Saving India's Mighty Tuskers
Reader's Digest India|August 2023
A measure of the conservation and welfare efforts underway to save this endangered animal
Sanskrita Bharadwaj, Naorem Anuja
Saving India's Mighty Tuskers

About six years ago, while filmmaker Kartiki Gonsalves was moving homes from Bengaluru to the hills of Ooty, she drove past a baby elephant walking along the side of the road. A local man kept pace at his side.

Growing up in the mountainous Nilgiris, spotting tuskers wasn’t rare for Gonsalves. “You see lots of wild animals—elephants, leopards, bears—but I’d never come across such a young calf before. I also wanted to know what this little calf, who should have been with his mother in the wild was doing with a man,” she says.

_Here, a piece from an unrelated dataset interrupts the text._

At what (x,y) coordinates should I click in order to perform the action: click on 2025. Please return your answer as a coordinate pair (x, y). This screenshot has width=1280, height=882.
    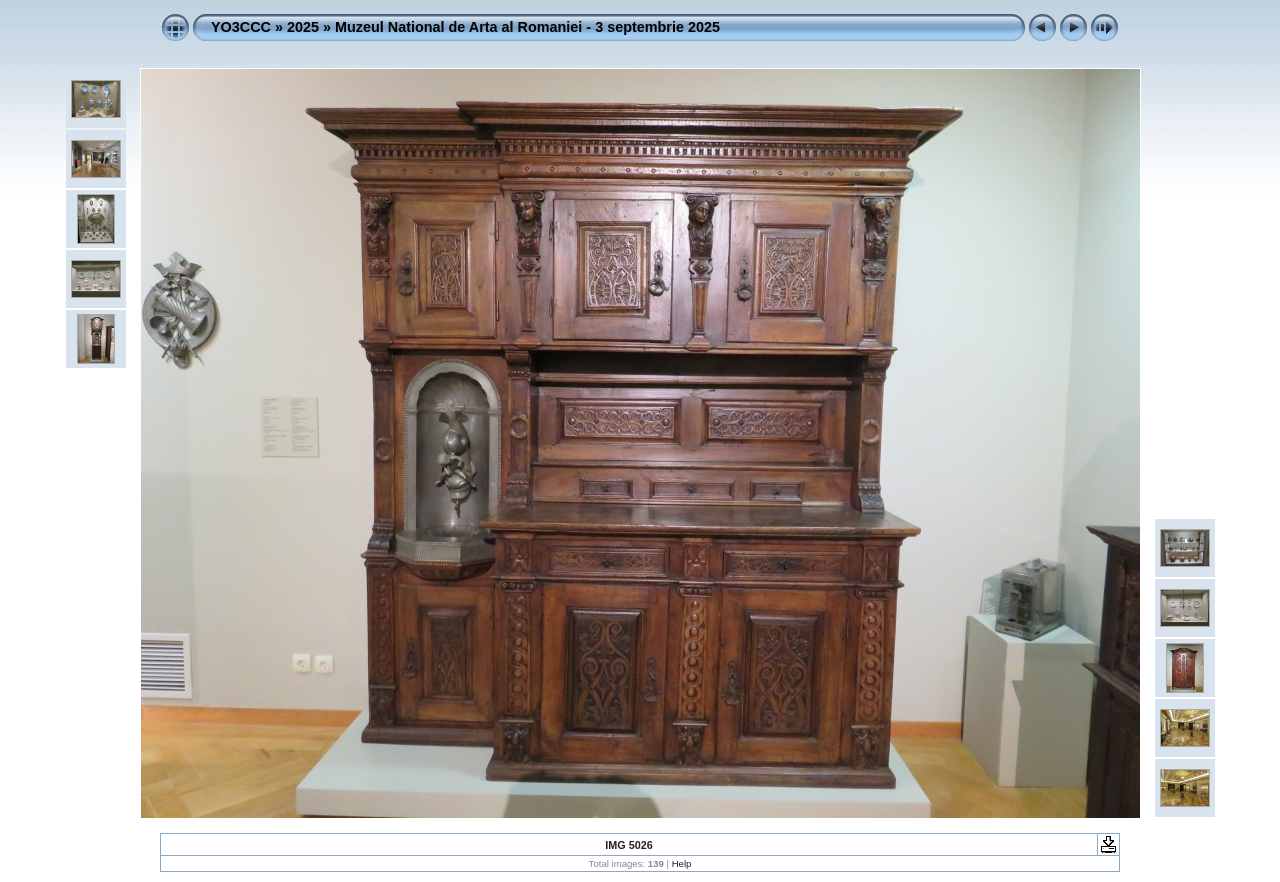
    Looking at the image, I should click on (303, 27).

Seeing her lean out of the window with delighted curiosity, the man beckoned her over to join them. “That’s how I first met Bomman and three-month-old Raghu,” says Gonsalves, referring to the protagonists of her 2022 film Elephant Whisperers that won the Academy Award for Best Documentary Short Film at the 95th Academy Awards. “We spent some beautiful moments together which carried on for almost a year and a half before I began making the documentary.” The experience was an enlightening

one for the 36-year-old director. “I grew up in a place which always has elephants but I never realized how endangered they were. Meeting Raghu led me to delve deeper into the complexities of elephant-human dynamics,” Gonsalves explained. She also got a peek into the lives of Bomman and Bellie, who belong to the forest dwelling community of the indigenous Kattunayakar tribe.